急に割り込んできた声に全員が鍛錬場の入り口を振り返る。そこには、左手を上げてよっ!と応える鶴丸が立っていた。

「ところで何をしているんだ?体を動かしているようには見えないが」

そう言いながら鶴丸は鍛錬場の入り口を潜る。

「そんなことよりもアンタもその婆娑羅者?ってやつの事を知ってるのか?」

知らないことが気になってしかたがないのか、和泉守は三人を代表して、暢気に近づいて来た鶴丸に急かす様に言葉を投げた。

「うん?…そうか。お前達は知らないんだな」

二通りに分かれている反応に鶴丸は合点がいったと一人頷き、婆娑羅者について分からないでいる和泉守達に向き合った。

「婆娑羅者って奴は主に戦国の世で活躍した者達のことでな。それぞれ特殊な能力、固有の属性を持っていて、バサラ技という今では反則に近い出鱈目な力を戦場では振るっていたんだ。とはいえ、江戸の世に移り変わる頃にはその能力を持つ人間はほとんどいなくなっていたな」

まぁ、江戸の頃には戦国の世のような大きな戦もなくなったから、婆娑羅者の出番も無くなって、表舞台から姿を消しただけなのかも知れないが。その辺の細かいことは忘れた。と、鶴丸のざっくりとした説明に薬研と蜻蛉切が補足する様に言葉を添える。

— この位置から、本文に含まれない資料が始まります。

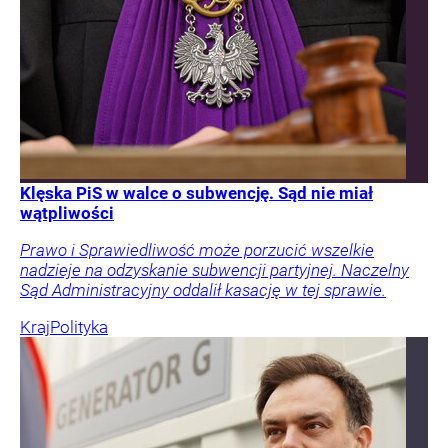
Klęska PiS w walce o subwencję. Sąd nie miał
wątpliwości
Prawo i Sprawiedliwość może porzucić wszelkie
nadzieje na odzyskanie subwencji partyjnej. Naczelny
Sąd Administracyjny oddalił kasację w tej sprawie.
Kraj
Polityka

「ちなみ属性っていうのは何種類かあって、俺の元主、織田 信長公は闇属性だったぜ」

「本多殿は雷でしたな。それ以前に自在に空を飛んだりと、よく徳川殿を背に乗せて、日ノ本中をあちこち移動して…知己も多く御座った」

「何だよ、その非常識っぷり。戦国の世ってそんなに恐ろしい時代だったのかよ」

「僕、江戸時代で良かった」

「うーん。聞けば聞くほど現実にあったとは到底思えん」

戦国の世と江戸の世の間にあった、思わぬ常識の壁に軽くカルチャーショックを受けた江戸の三人組を尻目に、鶴丸はどうしてこんな話になったのかと話の元を探る。

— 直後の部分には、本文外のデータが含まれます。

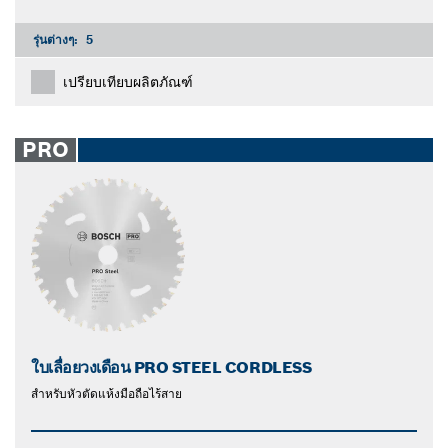
รุ่นต่างๆ:
5
เปรียบเทียบผลิตภัณฑ์
PRO
ใบเลื่อยวงเดือน PRO STEEL CORDLESS
สําหรับหัวตัดแห้งมือถือไร้สาย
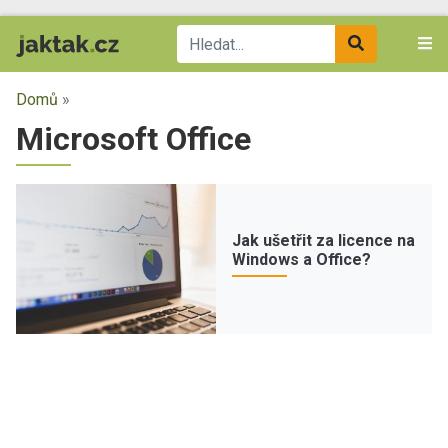
Domů
»
Microsoft Office
Jak ušetřit za licence na
Windows a Office?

「それで、何でまた婆娑羅者の話なんかしていたんだ?」

「あぁそれは、さっきまでここで同田貫の旦那と大将が仕合いをしていたんだ。その時に大将の刀がいきなり放電して、それが何だったのかの話になったんだ」

薬研の話に耳を傾ける鶴丸に蜻蛉切は思い出した記憶の中で、一つ気になっていた事を鶴丸に聞いてみることにした。

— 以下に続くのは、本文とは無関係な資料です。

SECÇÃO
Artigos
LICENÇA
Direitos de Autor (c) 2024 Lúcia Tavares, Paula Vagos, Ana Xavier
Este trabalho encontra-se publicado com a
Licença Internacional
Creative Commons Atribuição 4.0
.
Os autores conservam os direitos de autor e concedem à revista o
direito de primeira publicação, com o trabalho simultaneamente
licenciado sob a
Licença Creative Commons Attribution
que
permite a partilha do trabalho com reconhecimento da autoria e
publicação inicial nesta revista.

「時に鶴丸殿は確か、伊達家に居たこともありましたよな」

「うん。そうだな。光坊と伽羅坊、まだこの本丸には顕現されていないが貞坊と一緒にな」

それがどうした、と鶴丸は聞き返す。

「うむ、某は決して代理殿の素性を探りたいわけでは御座らぬが、…代理殿の使用していたあの碧の雷。青系統の雷属性といえば、確か伊達家に連なる者が得意としていたように記憶しておるのですが」

「なにっ、それは本当か!?」

「は?いえ、雷といえば伊達家の得意なものでは…」

「そっちじゃない!代理殿が雷の婆娑羅を使ったというのは本当か?」

「間違いないぜ。俺もこの目で見たからな」

驚いて蜻蛉切に詰め寄った鶴丸に横から薬研が冷静な声で肯定の言葉を返した。